_Work to complete:_
Please transcribe the data below exactly. Leave the pictures out.
***** Given records
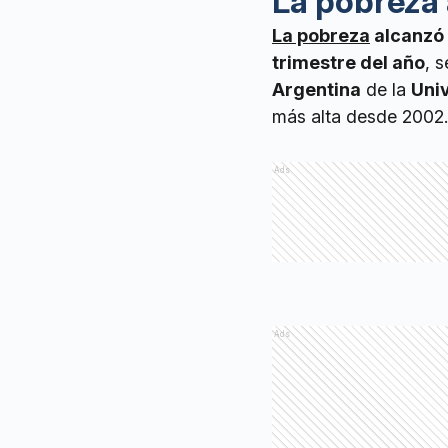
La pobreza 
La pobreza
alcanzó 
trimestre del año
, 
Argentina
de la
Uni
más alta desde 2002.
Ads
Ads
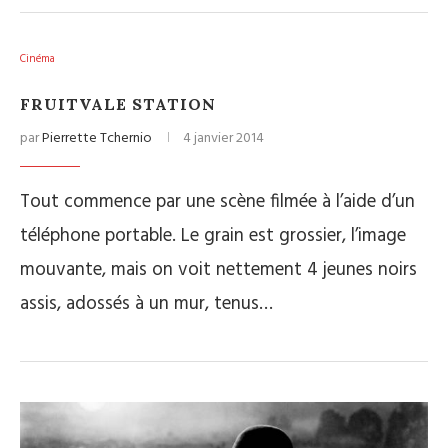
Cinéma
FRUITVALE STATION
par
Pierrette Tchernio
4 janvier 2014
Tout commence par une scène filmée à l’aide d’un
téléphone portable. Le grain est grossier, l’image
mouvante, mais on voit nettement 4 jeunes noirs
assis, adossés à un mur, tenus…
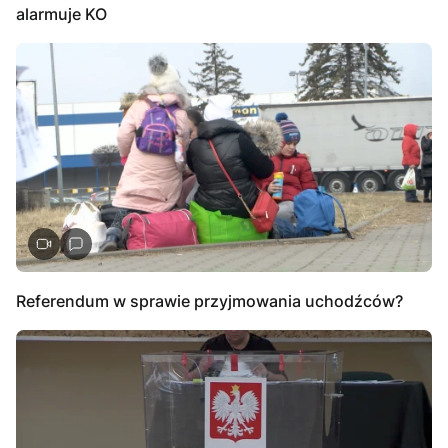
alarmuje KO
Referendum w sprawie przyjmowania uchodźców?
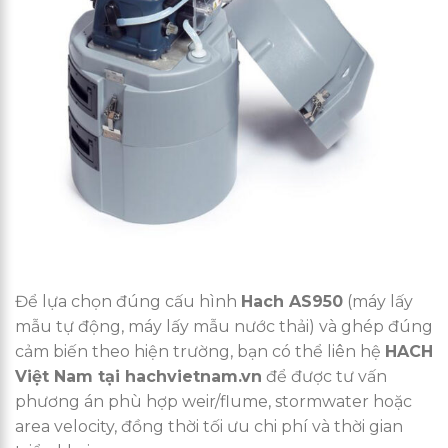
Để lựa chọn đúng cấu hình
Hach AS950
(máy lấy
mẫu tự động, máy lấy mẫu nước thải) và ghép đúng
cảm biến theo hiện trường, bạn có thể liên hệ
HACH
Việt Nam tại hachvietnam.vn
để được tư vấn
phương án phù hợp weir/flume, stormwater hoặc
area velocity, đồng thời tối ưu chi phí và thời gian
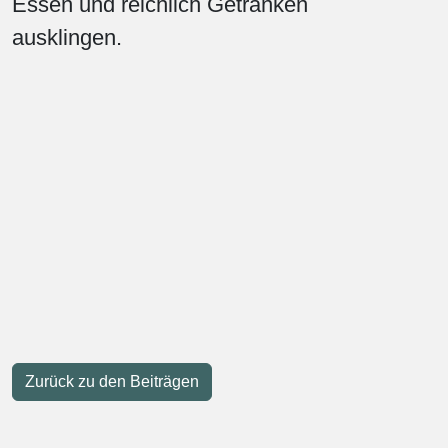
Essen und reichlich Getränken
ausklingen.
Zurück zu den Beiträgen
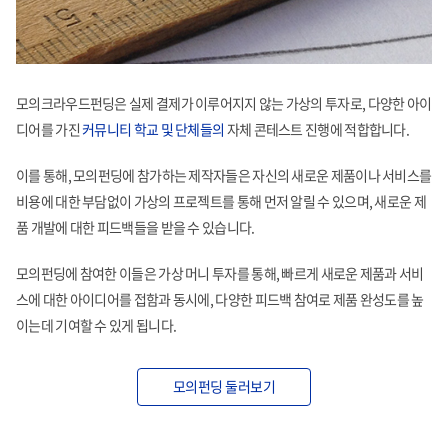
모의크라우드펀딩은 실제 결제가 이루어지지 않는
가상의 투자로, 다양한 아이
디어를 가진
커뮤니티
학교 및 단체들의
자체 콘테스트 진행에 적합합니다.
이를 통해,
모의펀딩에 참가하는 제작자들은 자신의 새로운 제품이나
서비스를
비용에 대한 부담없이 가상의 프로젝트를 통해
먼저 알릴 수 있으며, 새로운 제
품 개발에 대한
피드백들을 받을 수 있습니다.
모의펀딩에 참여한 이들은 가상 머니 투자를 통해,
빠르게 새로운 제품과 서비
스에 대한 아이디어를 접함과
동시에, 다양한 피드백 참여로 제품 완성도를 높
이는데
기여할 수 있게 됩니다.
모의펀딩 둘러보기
**********
_Answer below:_
La pobreza 
La pobreza
alcanzó 
trimestre del año
, 
Argentina
de la
Uni
más alta desde 2002.
Ads
Ads
Cinéma
FRUITVALE STATION
par
Pierrette Tchernio
4 janvier 2014
Tout commence par une scène filmée à l’aide d’un
téléphone portable. Le grain est grossier, l’image
mouvante, mais on voit nettement 4 jeunes noirs
assis, adossés à un mur, tenus…
alarmuje KO
Referendum w sprawie przyjmowania uchodźców?
Để lựa chọn đúng cấu hình
Hach AS950
(máy lấy
mẫu tự động, máy lấy mẫu nước thải) và ghép đúng
cảm biến theo hiện trường, bạn có thể liên hệ
HACH
Việt Nam tại hachvietnam.vn
để được tư vấn
phương án phù hợp weir/flume, stormwater hoặc
area velocity, đồng thời tối ưu chi phí và thời gian
Essen und reichlich Getränken
ausklingen.
Zurück zu den Beiträgen
모의크라우드펀딩은 실제 결제가 이루어지지 않는
가상의 투자로, 다양한 아이
디어를 가진
커뮤니티
학교 및 단체들의
자체 콘테스트 진행에 적합합니다.
이를 통해,
모의펀딩에 참가하는 제작자들은 자신의 새로운 제품이나
서비스를
비용에 대한 부담없이 가상의 프로젝트를 통해
먼저 알릴 수 있으며, 새로운 제
품 개발에 대한
피드백들을 받을 수 있습니다.
모의펀딩에 참여한 이들은 가상 머니 투자를 통해,
빠르게 새로운 제품과 서비
스에 대한 아이디어를 접함과
동시에, 다양한 피드백 참여로 제품 완성도를 높
이는데
기여할 수 있게 됩니다.
모의펀딩 둘러보기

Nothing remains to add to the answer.